Aktuell ist das 30/2-Schema (seit 2005). Erst 30 Herzdruckmassagen, dann 2 Beatmungen (früher hat man mit dem Beatmen angefangen).

----------


## lucy230279

:embarrassed_cut: 
mmhhh.. 2006 hab ich das letzte mal meinen erste-hilfe-kurs gemacht beim drk..da hieß es noch 15/2, mal sehn vielleicht gibt es dieses jahr bei der auffrischung was neues.. :bigeyes_2_blue5:

----------


## Teetante

> bin ja nun betrieblicher ersthelfer in einer bank mitten in der innenstadt und deshalb etwas öfter mit erste-hilfe-maßnahmen konfrontiert. gottseidank gabs bisher nur epileptische anfälle, ohnmachten, leichte verletzungen und kreislaufzusammenbrüche  
> damit kann ich relativ gut umgehn..

 Zu Deiner Frage: Ich kenne alle 3 Varianten, habe bisher noch keine anwenden müssen. Was zur Zeit aktuell ist, keine Ahnung, 2006 hieß es auch bei mir noch die 15/2-Regel. 
Was anderes: Was tust Du denn in o.g.

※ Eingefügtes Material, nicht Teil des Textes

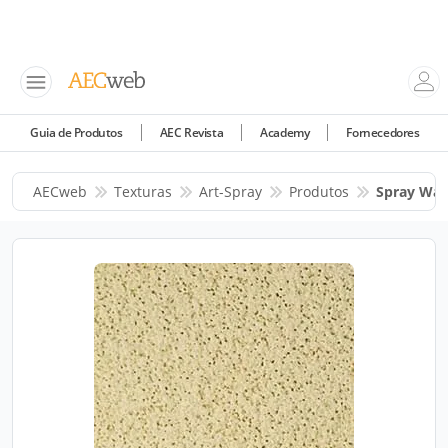
Guia de Produtos
AEC Revista
Academy
Fornecedores
AECweb
Texturas
Art-Spray
Produtos
Spray Wal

Fällen?  
(gerne auch in neuem Thema, ich las es halt gerade hier) 
LG, Andrea

----------


## Sunflowers

Guten Morgen, 
ich habe gegoogelt und fand sowohl bei Wikipedia als auch hier http://www.drk.de/frameset.htm?http:...rbelebung.html , dass man 30/2 Herz-Lungen-Wiederbelebung machen sollte.
Stell  ich mir sehr anstrengend vor 30 Mal die Herdruckmassage durchzuführen und 2 Mal die Mund zu Mundbeatmung, wenn man selbst kaum noch kann. Macht man wohl besser zu zweit, oder?

----------


## Teetante

> Stell  ich mir sehr anstrengend vor 30 Mal die Herdruckmassage durchzuführen und 2 Mal die Mund zu Mundbeatmung, wenn man selbst kaum noch kann. Macht man wohl besser zu zweit, oder?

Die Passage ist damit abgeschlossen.